Working Papers
Black Box Credit Scoring and Data Sharing [Paper]
Abstract: Should credit scoring algorithms be transparent or opaque? I study this question in a model where a lender uses data shared by borrowers for allocating and pricing credit, and is privately informed about how the algorithm maps data to allocations. I show that revealing the algorithm's parameters exposes it to gaming in the form of strategic withholding of unfavorable information. Under opacity, data withholding emerges as a prudent strategy against the unpredictability of the black box and the risk of credit rationing. The lender's optimal transparency regime maximizes data collection and is socially inefficient as it results in excessive credit rationing. Algorithmic opacity can be welfare-improving as it reduces the stigma around data withholding, thereby expanding credit access for privacy-concerned borrowers. I analyze the distributional impacts of recent algorithmic transparency regulations and offer policy recommendations.

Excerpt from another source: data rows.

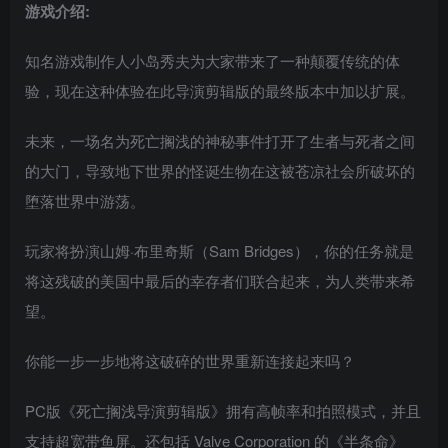
游戏介绍:
知名游戏制作人小岛秀夫为大家带来了一种颠覆传统的体
验，现在这种体验在此导演剪辑版的最终版本中加以扩展。
未来，一场名为死亡搁浅的神秘事件打开了生者与死者之间
的大门，导致地下世界的怪诞生物在这被苍凉社会所破坏的
堕落世界中游荡。
玩家将扮演山姆·布里奇斯（Sam Bridges），你的任务就是
将这残破的美国中最后的幸存者们联合起来，为人类带来希
望。
你能一步一步地将这破碎的世界重新连接起来吗？
PC版《死亡搁浅导演剪辑版》拥有高帧率和拍照模式，并且
支持超宽带鱼屏。还包括 Valve Corporation 的《半条命》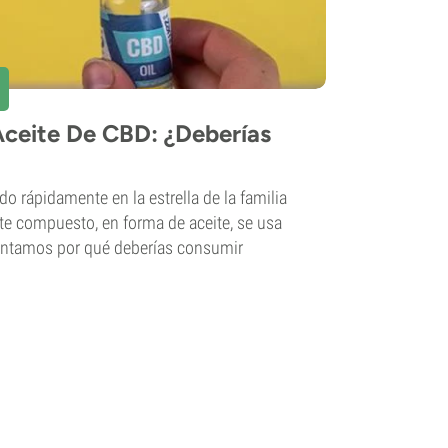
Aceite De CBD: ¿Deberías
do rápidamente en la estrella de la familia
te compuesto, en forma de aceite, se usa
ontamos por qué deberías consumir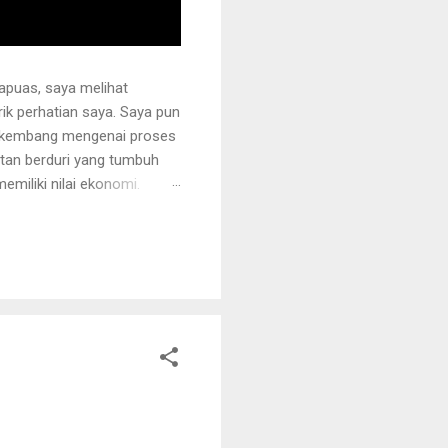
apuas, saya melihat
k perhatian saya. Saya pun
erkembang mengenai proses
otan berduri yang tumbuh
miliki nilai ekonomi.
 juga ditanami rotan.
i sehingga tidak mudah
ng akan dipegang harus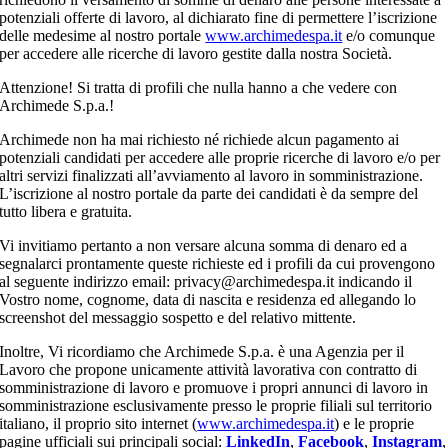
potenziali offerte di lavoro, al dichiarato fine di permettere l’iscrizione
delle medesime al nostro portale
www.archimedespa.it
e/o comunque
per accedere alle ricerche di lavoro gestite dalla nostra Società.
Attenzione! Si tratta di profili che nulla hanno a che vedere con
Archimede S.p.a.!
Archimede non ha mai richiesto né richiede alcun pagamento ai
potenziali candidati per accedere alle proprie ricerche di lavoro e/o per
altri servizi finalizzati all’avviamento al lavoro in somministrazione.
L’iscrizione al nostro portale da parte dei candidati è da sempre del
tutto libera e gratuita.
Vi invitiamo pertanto a non versare alcuna somma di denaro ed a
segnalarci prontamente queste richieste ed i profili da cui provengono
al seguente indirizzo email: privacy@archimedespa.it indicando il
Vostro nome, cognome, data di nascita e residenza ed allegando lo
screenshot del messaggio sospetto e del relativo mittente.
Inoltre, Vi ricordiamo che Archimede S.p.a. è una Agenzia per il
Lavoro che propone unicamente attività lavorativa con contratto di
somministrazione di lavoro e promuove i propri annunci di lavoro in
somministrazione esclusivamente presso le proprie filiali sul territorio
italiano, il proprio sito internet (
www.archimedespa.it
) e le proprie
pagine ufficiali sui principali social:
LinkedIn
,
Facebook
,
Instagram
,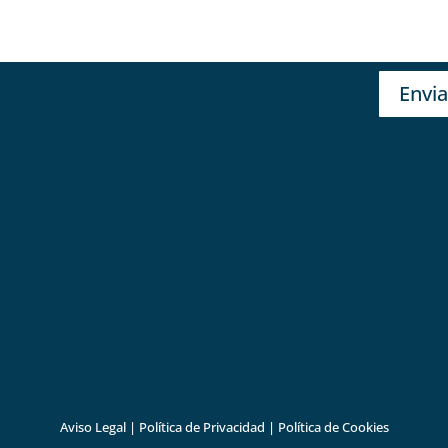
Envia
Aviso Legal
|
Política de Privacidad
|
Política de Cookies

Market Information in Banking Supervision: the Role of Stress Test Design [Paper] (R&R at The Review of Financial Studies)

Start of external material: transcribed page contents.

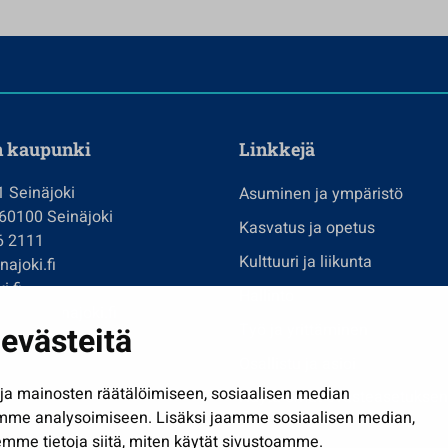
n kaupunki
Linkkejä
1 Seinäjoki
Asuminen ja ympäristö
 60100 Seinäjoki
Kasvatus ja opetus
6 2111
Kulttuuri ja liikunta
ajoki.fi
i.fi
Hallinto
imi@seinajoki.fi
evästeitä
Työ ja yrittäminen
je
Osallistu ja asioi
a mainosten räätälöimiseen, sosiaalisen median
Näytä omat evästeasetuksen
mme analysoimiseen. Lisäksi jaamme sosiaalisen median,
mme tietoja siitä, miten käytät sivustoamme.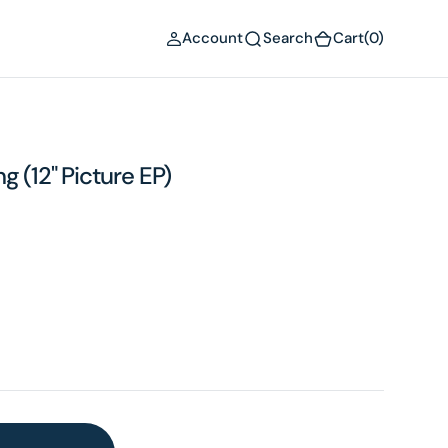
(0)
Account
Search
Cart
(0)
g (12" Picture EP)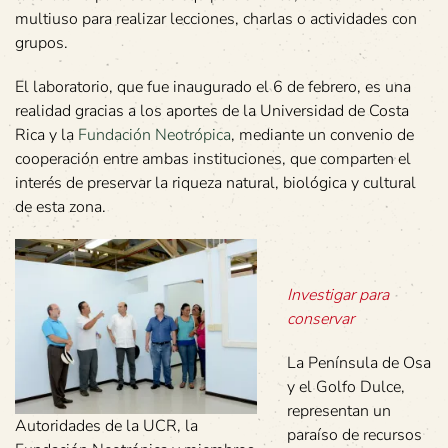
multiuso para realizar lecciones, charlas o actividades con
grupos.
El laboratorio, que fue inaugurado el 6 de febrero, es una
realidad gracias a los aportes de la Universidad de Costa
Rica y la
Fundación Neotrópica
, mediante un convenio de
cooperación entre ambas instituciones, que comparten el
interés de preservar la riqueza natural, biológica y cultural
de esta zona.
Investigar para
conservar
La Península de Osa
y el Golfo Dulce,
representan un
Autoridades de la UCR, la
paraíso de recursos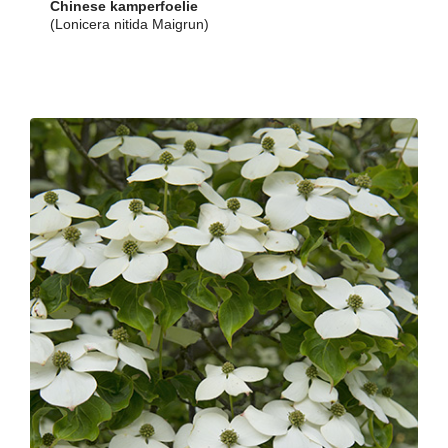
Chinese kamperfoelie
(Lonicera nitida Maigrun)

(with Haina Ding and Alexander Guembel)
Abstract: The Basel committee views market discipline as complementing banking supervision. This paper studies how supervisors should design stress tests when markets discipline banks via price signals their traded securities provide to bank creditors. We show that the optimal stress test is coarse and lenient. Speculators have incentives to identify bad banks that erroneously passed the test, which makes markets useful at reducing the type-2, but not the type-1, error of a stress test. Our results hold even when the supervisor can intervene directly based on private information. In the limit of costless supervisory interventions, the optimal stress test is uninformative.

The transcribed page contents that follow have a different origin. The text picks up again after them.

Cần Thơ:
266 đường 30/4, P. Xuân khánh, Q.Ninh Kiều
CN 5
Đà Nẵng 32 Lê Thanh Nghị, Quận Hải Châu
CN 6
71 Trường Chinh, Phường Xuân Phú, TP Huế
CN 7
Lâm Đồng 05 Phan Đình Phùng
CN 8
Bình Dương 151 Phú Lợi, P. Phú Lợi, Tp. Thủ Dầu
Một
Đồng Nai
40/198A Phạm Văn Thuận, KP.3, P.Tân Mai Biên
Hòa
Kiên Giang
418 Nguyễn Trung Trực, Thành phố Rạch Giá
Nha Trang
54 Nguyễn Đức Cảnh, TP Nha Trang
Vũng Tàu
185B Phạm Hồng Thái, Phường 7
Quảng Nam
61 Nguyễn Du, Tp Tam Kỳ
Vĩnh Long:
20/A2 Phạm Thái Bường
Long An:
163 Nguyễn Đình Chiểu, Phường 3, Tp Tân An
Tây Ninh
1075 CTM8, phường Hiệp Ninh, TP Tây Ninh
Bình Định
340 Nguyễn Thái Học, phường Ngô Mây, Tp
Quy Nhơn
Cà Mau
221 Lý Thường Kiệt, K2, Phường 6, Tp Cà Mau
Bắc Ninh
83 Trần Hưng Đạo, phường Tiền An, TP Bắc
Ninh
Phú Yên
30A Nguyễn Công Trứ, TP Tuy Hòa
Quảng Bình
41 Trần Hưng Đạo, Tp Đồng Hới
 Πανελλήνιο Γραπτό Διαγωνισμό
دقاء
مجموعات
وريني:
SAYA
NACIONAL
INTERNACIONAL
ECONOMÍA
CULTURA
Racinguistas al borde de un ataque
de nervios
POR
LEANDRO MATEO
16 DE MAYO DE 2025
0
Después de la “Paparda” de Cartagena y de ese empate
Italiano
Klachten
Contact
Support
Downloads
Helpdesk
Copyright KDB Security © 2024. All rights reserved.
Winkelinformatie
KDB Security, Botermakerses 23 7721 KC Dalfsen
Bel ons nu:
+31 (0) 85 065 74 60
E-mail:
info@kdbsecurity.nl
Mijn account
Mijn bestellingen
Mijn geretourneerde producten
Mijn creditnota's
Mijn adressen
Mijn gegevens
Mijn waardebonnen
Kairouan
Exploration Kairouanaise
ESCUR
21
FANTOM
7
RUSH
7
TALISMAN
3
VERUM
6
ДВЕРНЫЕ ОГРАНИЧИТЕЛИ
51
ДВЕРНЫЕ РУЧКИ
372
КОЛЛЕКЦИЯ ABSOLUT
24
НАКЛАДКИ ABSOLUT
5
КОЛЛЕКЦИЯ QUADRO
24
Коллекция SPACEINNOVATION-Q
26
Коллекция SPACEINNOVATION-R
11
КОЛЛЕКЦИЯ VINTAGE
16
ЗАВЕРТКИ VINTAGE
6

Preemptive Competition, Risk Governance, and Artificial Intelligence [Paper]
(with Matthieu Bouvard and Samuel Lee)
Abstract: Preemptive competition over time-sensitive opportunities creates a contractual externality that undermines risk governance. Firms delegate search and vetting to agents; faster execution by rivals increases preemption risk, raising the agency rents required to incentivize compliance. This interaction leads to a deal-driven front-office culture where internal controls are bypassed, even if firms fully internalize their losses. Compensation regulation promotes risk governance by slowing the competitive race. While artificial intelligence can reduce human agency frictions, its acceleration of search efficiency may paradoxically exacerbate externalities. Consequently, laissez-faire outcomes under AI can remain inferior to regulated regimes with human agents.